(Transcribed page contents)
▼

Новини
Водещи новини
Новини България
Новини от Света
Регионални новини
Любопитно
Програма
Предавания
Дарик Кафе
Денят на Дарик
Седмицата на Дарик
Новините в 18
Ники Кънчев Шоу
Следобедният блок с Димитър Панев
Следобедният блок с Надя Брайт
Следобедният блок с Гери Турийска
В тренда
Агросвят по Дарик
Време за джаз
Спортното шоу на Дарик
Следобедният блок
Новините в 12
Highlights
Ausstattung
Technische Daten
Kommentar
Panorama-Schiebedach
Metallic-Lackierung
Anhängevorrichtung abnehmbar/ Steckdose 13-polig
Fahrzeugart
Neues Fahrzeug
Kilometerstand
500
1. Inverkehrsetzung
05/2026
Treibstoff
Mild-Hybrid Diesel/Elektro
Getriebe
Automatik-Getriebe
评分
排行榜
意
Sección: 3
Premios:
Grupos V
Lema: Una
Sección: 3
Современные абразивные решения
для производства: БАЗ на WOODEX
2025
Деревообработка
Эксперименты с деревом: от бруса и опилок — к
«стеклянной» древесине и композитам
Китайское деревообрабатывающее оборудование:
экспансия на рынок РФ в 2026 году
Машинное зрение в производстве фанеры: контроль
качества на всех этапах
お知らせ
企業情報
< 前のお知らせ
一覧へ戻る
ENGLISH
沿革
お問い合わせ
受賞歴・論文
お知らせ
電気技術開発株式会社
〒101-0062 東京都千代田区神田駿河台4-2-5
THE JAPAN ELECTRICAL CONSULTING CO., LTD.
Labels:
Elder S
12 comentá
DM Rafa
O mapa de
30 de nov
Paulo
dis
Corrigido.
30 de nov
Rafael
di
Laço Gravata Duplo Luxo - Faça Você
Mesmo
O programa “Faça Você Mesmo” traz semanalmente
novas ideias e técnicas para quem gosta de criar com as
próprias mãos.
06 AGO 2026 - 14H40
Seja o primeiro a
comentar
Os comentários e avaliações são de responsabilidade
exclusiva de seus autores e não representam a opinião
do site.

▲

=== YOUR TASK ===
Find and copy each line above that includes the string "Следобедният".

=== EXERCISE SOLUTION ===
Следобедният блок с Димитър Панев
Следобедният блок с Надя Брайт
Следобедният блок с Гери Турийска
Следобедният блок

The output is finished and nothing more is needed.